Netstock Integrated Business Planning launches new machine learning functionality
Netstock Integrated Business Planning (IBP) – formerly Demand Works – now offers customers the ability to predict the effects of promotions and other events on demand.
This exciting new Machine Learning based functionality helps customers to quickly understand the financial and operational impact of anticipated events on their business, ensuring agility and preparedness while minimizing costs.
What is the new Netstock IBP ML Casual Event Forecasting feature?
- Causal – It’s the first causal event forecasting capability to be added to the IBP solution
- Machine Learning – Utilizes “Random Forest Regression” and it is “trained” with previous events in similar items, regions, customers, etc.
- Easy – Unlike most machine learning functionality, you don’t need help from a team of data scientists.

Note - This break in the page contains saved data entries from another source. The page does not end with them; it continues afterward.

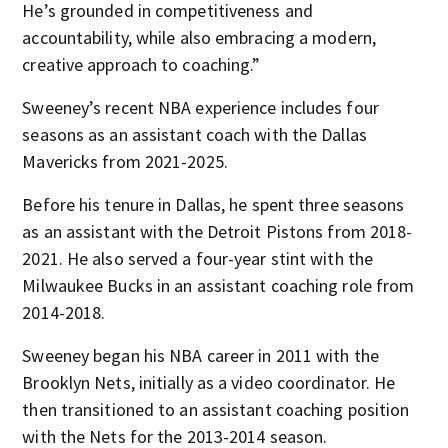
He’s grounded in competitiveness and
accountability, while also embracing a modern,
creative approach to coaching.”
Sweeney’s recent NBA experience includes four
seasons as an assistant coach with the Dallas
Mavericks from 2021-2025.
Before his tenure in Dallas, he spent three seasons
as an assistant with the Detroit Pistons from 2018-
2021. He also served a four-year stint with the
Milwaukee Bucks in an assistant coaching role from
2014-2018.
Sweeney began his NBA career in 2011 with the
Brooklyn Nets, initially as a video coordinator. He
then transitioned to an assistant coaching position
with the Nets for the 2013-2014 season.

- Useful – It will produce better forecasts, particularly for higher volume products
- Visible – You can see the estimated effects of previous events as well as the expected effects of future ones
A cool fact to highlight, since the ML in Netstock IBP is based upon training in a multi-attribute model, it will produce usable estimates of event effects for items or customers that have never been promoted.

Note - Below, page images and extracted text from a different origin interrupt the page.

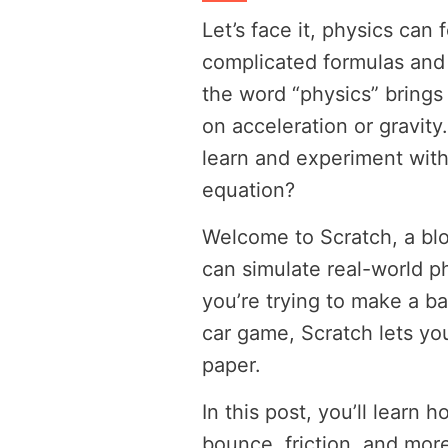
Let’s face it, physics can 
complicated formulas and 
the word “physics” bring
on acceleration or gravity
learn and experiment with
equation?
Welcome to Scratch, a bl
can simulate real-world p
you’re trying to make a bal
car game, Scratch lets you
paper.
In this post, you’ll learn 
bounce, friction, and mo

Here’s how the new ML Casual Event Forecasting works:
- Create “event types” and associate them with items, customers, regions, etc.
- The ML technology “trains” on the historical events, learning event effects based on an ongoing comparison of the actual and expected values when the events occurred.
- The feature will then automatically estimate the effects of future events on demand.
Events such as consumer or trade promotions are associated with items, customers, and periods of time. Then, once trained with historic events, the system will accurately estimate effects for future events.